Liguei o meu home-theater no máximo de volume, como nunca escutara antes, na estupidez de nem pensar que estava molestando a vizinhança e, principalmente a amiga Ângela, gestante de oito meses, cuja barriga me causou inveja, no desejo de uma igualzinha para Aline, que sempre me demoveu da idéia. Enquanto ouvia os acordes estrepitosos do Concerto nº 2, Allegro Vivace, de Chopin, meus olhos estavam cravados num porta-retrato em que aparecia ao lado de Aline, por ocasião de um passeio que fizemos na nossa lua-de-mel pelo litoral santista. Súbito, com um ódio mortal que me tomou, espatifei o quadro atirando-o contra a parede, jogando os cacos pela janela, nem me lembrando dessa infração às normas gerais do Condomínio. Odiei naquele instante tudo que lembrasse Aline.
Ainda era sábado e tinha a eternidade das horas para chegar domingo e a 2ª feira para ir ao Cartório. A certidão do nosso divórcio foi prometida para aquele primeiro dia útil da semana, de céu sombrio, prometendo chuva, que muito contribuíu para o meu desolamento. Consultei o relógio e vi que tinha tempo suficiente para dar uma geral na fisionomia, que estava mais para acompanhante de enterro do que para outra coisa. Uma ducha fria no corpo amarrotado de mágoas, desilusões, revolta e traição seria o remédio certo.

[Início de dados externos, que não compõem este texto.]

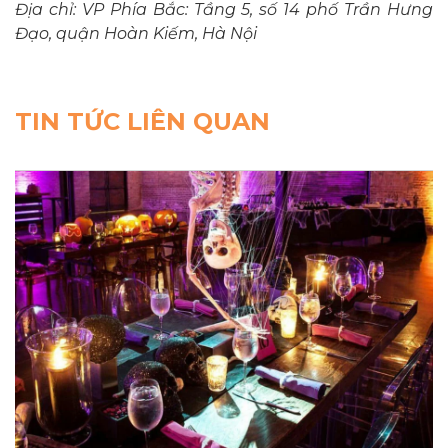
Địa chỉ: VP Phía Bắc: Tầng 5, số 14 phố Trần Hưng
Đạo, quận Hoàn Kiếm, Hà Nội
TIN TỨC LIÊN QUAN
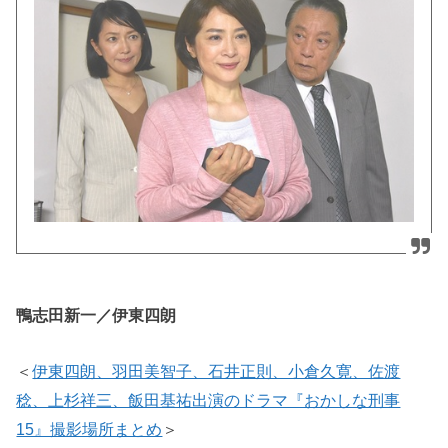
鴨志田新一／伊東四朗
＜
伊東四朗、羽田美智子、石井正則、小倉久寛、佐渡
稔、上杉祥三、飯田基祐出演のドラマ『おかしな刑事
15』撮影場所まとめ
＞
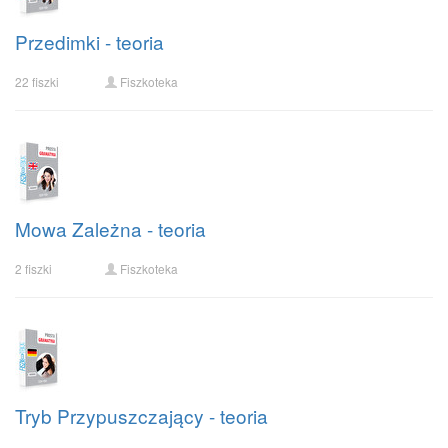
Przedimki - teoria
22 fiszki
Fiszkoteka
Mowa Zależna - teoria
2 fiszki
Fiszkoteka
Tryb Przypuszczający - teoria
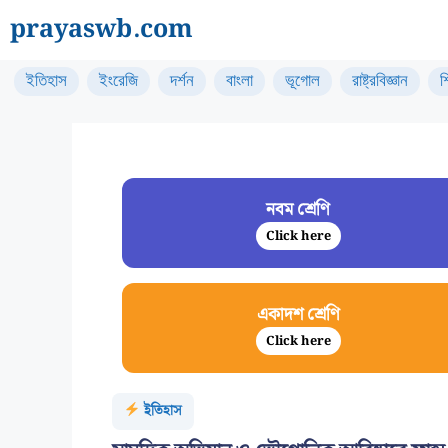
Skip
prayaswb.com
to
content
ইতিহাস
ইংরেজি
দর্শন
বাংলা
ভূগোল
রাষ্ট্রবিজ্ঞান
শ
নবম শ্রেণি
Click here
একাদশ শ্রেণি
Click here
ইতিহাস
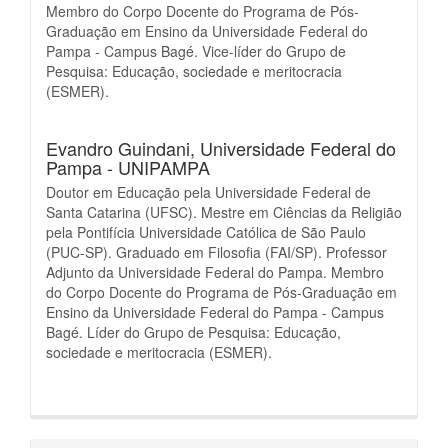
Membro do Corpo Docente do Programa de Pós-
Graduação em Ensino da Universidade Federal do
Pampa - Campus Bagé. Vice-líder do Grupo de
Pesquisa: Educação, sociedade e meritocracia
(ESMER).
Evandro Guindani,
Universidade Federal do
Pampa - UNIPAMPA
Doutor em Educação pela Universidade Federal de
Santa Catarina (UFSC). Mestre em Ciências da Religião
pela Pontifícia Universidade Católica de São Paulo
(PUC-SP). Graduado em Filosofia (FAI/SP). Professor
Adjunto da Universidade Federal do Pampa. Membro
do Corpo Docente do Programa de Pós-Graduação em
Ensino da Universidade Federal do Pampa - Campus
Bagé. Líder do Grupo de Pesquisa: Educação,
sociedade e meritocracia (ESMER).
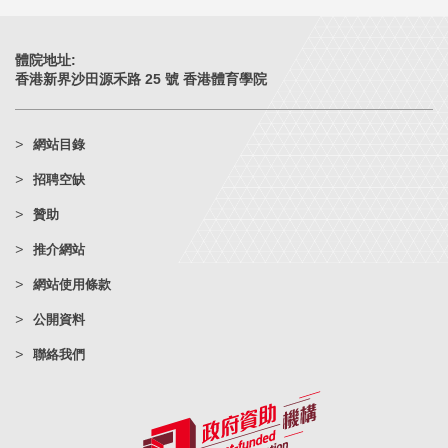
體院地址:
香港新界沙田源禾路 25 號 香港體育學院
網站目錄
招聘空缺
贊助
推介網站
網站使用條款
公開資料
聯絡我們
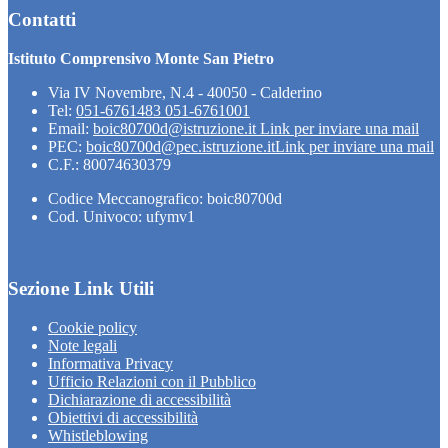
Contatti
Istituto Comprensivo Monte San Pietro
Via IV Novembre, N.4 - 40050 - Calderino
Tel:
051-6761483 051-6761001
Email:
boic80700d@istruzione.it
Link per inviare una mail
PEC:
boic80700d@pec.istruzione.it
Link per inviare una mail
C.F.: 80074630379
Codice Meccanografico: boic80700d
Cod. Univoco: ufymv1
Sezione Link Utili
Cookie policy
Note legali
Informativa Privacy
Ufficio Relazioni con il Pubblico
Dichiarazione di accessibilità
Obiettivi di accessibilità
Whistleblowing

Peguei um copo de leite na geladeira e tentei relaxar por uns minutos na poltrona. Mas logo, não me contendo, liguei o computador e, mais uma vez, li o e-mail carinhoso de Aline para outra lésbica, daqui mesmo de São Paulo, com quem mantinha um romance, por mais de um ano, como, descaradamente, me confessou.
"... eu te amo, Valeska, acredite! Nada neste mundo vai nos separar!..."
Desliguei o micro e, fechando a porta do apartamento com força, saí enxugando as minhas lágrimas inúteis, de dor-de-corno, em direção ao Cartório.
O meu analista me ouviu pacientemente, sem uma pergunta sequer. Talvez sem qualquer alternativa. Restou-me, então, o interrogar: "... E agora, doutor?"